Now we can source the checkpoint.R file to set up the R environment for analysis, as follows:

source("checkpoint.R")
options(width = 70, digits = 2)

For these first examples, we will use the Modified National Institute of Standards and Technology (MNIST) digits image data. The following code loads the necessary data, as in previous chapters, and sets up the H2O cluster for analysis. We use the first 20,000 rows of data for training and the next 10,000 rows for testing. In addition to loading the data and setting up the H2O cluster, the data need to be transferred to H2O, which is done using the as.h2o() function:

## data and H2O setup
digits.train <- read.csv("train.csv")
digits.train$label <- factor(digits.train$label, levels = 0:9)

cl <- h2o.init(
  max_mem_size = "20G",
  nthreads = 10)

h2odigits <- as.h2o(
  digits.train,
  destination_frame = "h2odigits")

i <- 1:20000
h2odigits.train <- h2odigits[i, -1]

itest <- 20001:30000
h2odigits.test <- h2odigits[itest, -1]
xnames <- colnames(h2odigits.train)

For analysis, we use the h2o.deeplearning() function, which has many options and provides all the deep learning features available in H2O. Before we get into how to write the code for the model, however, a brief comment on reproducibility is in order. Often it is possible to set random seeds in order to make the results of running code exactly replicable. H2O uses a parallelization approach known as Hogwild!, that parallelizes stochastic gradient descent optimization, how the weights for the model are optimized/determined (see Hogwild!: A Lock-Free Approach to Parallelizing Stochastic Gradient Descent by Niu, F., Recht, B., Ré, C., and Wright, S. J. (2011) at https://www.eecs.berkeley.edu/~brecht/papers/hogwildTR.pdf). Because of the way that Hogwild! works, it is not possible to make the results exactly replicable. Thus, when you run these codes, you may get slightly different results.
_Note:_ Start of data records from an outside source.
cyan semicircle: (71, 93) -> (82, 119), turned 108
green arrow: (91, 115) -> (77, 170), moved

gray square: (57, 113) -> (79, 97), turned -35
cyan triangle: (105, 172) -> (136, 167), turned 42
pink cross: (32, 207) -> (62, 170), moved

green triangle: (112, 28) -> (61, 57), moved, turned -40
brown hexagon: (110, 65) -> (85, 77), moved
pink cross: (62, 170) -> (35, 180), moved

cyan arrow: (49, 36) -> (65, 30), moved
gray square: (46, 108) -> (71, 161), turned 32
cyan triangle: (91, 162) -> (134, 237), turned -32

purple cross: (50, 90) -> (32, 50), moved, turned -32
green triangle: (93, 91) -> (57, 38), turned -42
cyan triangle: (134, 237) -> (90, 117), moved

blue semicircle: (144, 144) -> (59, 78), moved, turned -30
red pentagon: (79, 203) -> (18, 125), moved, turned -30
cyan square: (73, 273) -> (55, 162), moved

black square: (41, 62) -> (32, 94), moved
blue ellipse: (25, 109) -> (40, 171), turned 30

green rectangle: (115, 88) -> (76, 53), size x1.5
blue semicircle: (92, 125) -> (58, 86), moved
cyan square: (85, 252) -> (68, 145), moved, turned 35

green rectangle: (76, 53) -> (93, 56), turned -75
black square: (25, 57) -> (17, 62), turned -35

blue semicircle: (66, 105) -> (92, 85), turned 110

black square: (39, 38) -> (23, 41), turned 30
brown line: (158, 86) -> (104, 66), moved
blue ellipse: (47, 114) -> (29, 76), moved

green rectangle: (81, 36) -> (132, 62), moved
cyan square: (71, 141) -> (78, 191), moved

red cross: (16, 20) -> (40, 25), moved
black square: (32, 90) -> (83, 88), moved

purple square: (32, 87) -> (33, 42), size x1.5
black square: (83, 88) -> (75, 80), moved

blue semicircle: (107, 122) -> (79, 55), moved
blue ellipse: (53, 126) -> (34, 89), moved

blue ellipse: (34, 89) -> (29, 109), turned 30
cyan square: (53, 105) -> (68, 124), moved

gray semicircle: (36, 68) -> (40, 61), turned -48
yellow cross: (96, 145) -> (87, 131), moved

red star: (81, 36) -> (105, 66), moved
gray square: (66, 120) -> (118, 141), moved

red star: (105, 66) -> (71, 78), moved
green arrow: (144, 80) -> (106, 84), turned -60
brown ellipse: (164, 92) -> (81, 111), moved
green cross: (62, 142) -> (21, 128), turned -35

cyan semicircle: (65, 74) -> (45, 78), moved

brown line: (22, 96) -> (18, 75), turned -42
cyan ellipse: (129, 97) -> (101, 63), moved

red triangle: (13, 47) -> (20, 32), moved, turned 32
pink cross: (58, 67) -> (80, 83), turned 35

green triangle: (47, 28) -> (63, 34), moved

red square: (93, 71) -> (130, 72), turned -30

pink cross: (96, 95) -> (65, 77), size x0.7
In the h2o.deeplearning() function call, the first argument is the list of x, or input, variable names. The training frame is the H2O dataset used for model training. The validation frame is only used to evaluate the performance of the model in data not trained on. Next we specify the activation function to use here: "Tanh", which will be discussed in further detail in the next chapter on deep learning prediction. By setting the autoencoder = TRUE argument, the model is an auto-encoder model, rather than a regular model, so that no y or outcome variable(s) need to be specified.

Although we are using a deep learning function, to start with we use a single layer (shallow) of hidden neurons, with 50 hidden neurons. There are 20 training iterations, called epochs. The remaining arguments just specify not to use any form of regularization for this model. Regularization is not needed as there are hundreds of input variables and only 50 hidden neurons, so the relative simplicity of the model provides all the needed regularization. Finally, all the results are stored in an R object, m1:

m1 <- h2o.deeplearning(
  x = xnames,
  training_frame= h2odigits.train,
  validation_frame = h2odigits.test,
  activation = "Tanh",
  autoencoder = TRUE,
  hidden = c(50),
  epochs = 20,
  sparsity_beta = 0,
  input_dropout_ratio = 0,
  hidden_dropout_ratios = c(0),
  l1 = 0,
  l2 = 0
)

The remaining models are similar to the first model, m1, but adjust the complexity of the model by increasing the number of hidden neurons and adding regularization. Specifically, model m2a has no regularization, but increases the number of hidden neurons to 100. Model m2b uses 100 hidden neurons and also a sparsity beta of .5. Finally, model m2c uses 100 hidden neurons and a 20% dropout of the inputs (the x variables), which results in a form of corrupted inputs, so model m2c is a form of denoising auto-encoder:

m2a <- h2o.deeplearning(
  x = xnames,
  training_frame= h2odigits.train,
  validation_frame = h2odigits.test,
  activation = "Tanh",
  autoencoder = TRUE,
  hidden = c(100),
  epochs = 20,
  sparsity_beta = 0,
  input_dropout_ratio = 0,
  hidden_dropout_ratios = c(0),
  l1 = 0,
  l2 = 0
)

m2b <- h2o.deeplearning(
  x = xnames,
  training_frame= h2odigits.train,
  validation_frame = h2odigits.test,
  activation = "Tanh",
  autoencoder = TRUE,
  hidden = c(100),
  epochs = 20,
  sparsity_beta = .5,
  input_dropout_ratio = 0,
  hidden_dropout_ratios = c(0),
  l1 = 0,
  l2 = 0
)

m2c <- h2o.deeplearning(
  x = xnames,
  training_frame= h2odigits.train,
  validation_frame = h2odigits.test,
  activation = "Tanh",
  autoencoder = TRUE,
  hidden = c(100),
  epochs = 20,
  sparsity_beta = 0,
  input_dropout_ratio = .2,
  hidden_dropout_ratios = c(0),
  l1 = 0,
  l2 = 0
)

By typing the name of the stored model objects into R, we can get a summary of the model and its performance. To save space, much of the output has been omitted, but for each model the following output shows the performance as the mean squared error (MSE) in the training and validation data. A zero MSE indicates a perfect fit with higher values indicating deviations between g(f(x)) and x.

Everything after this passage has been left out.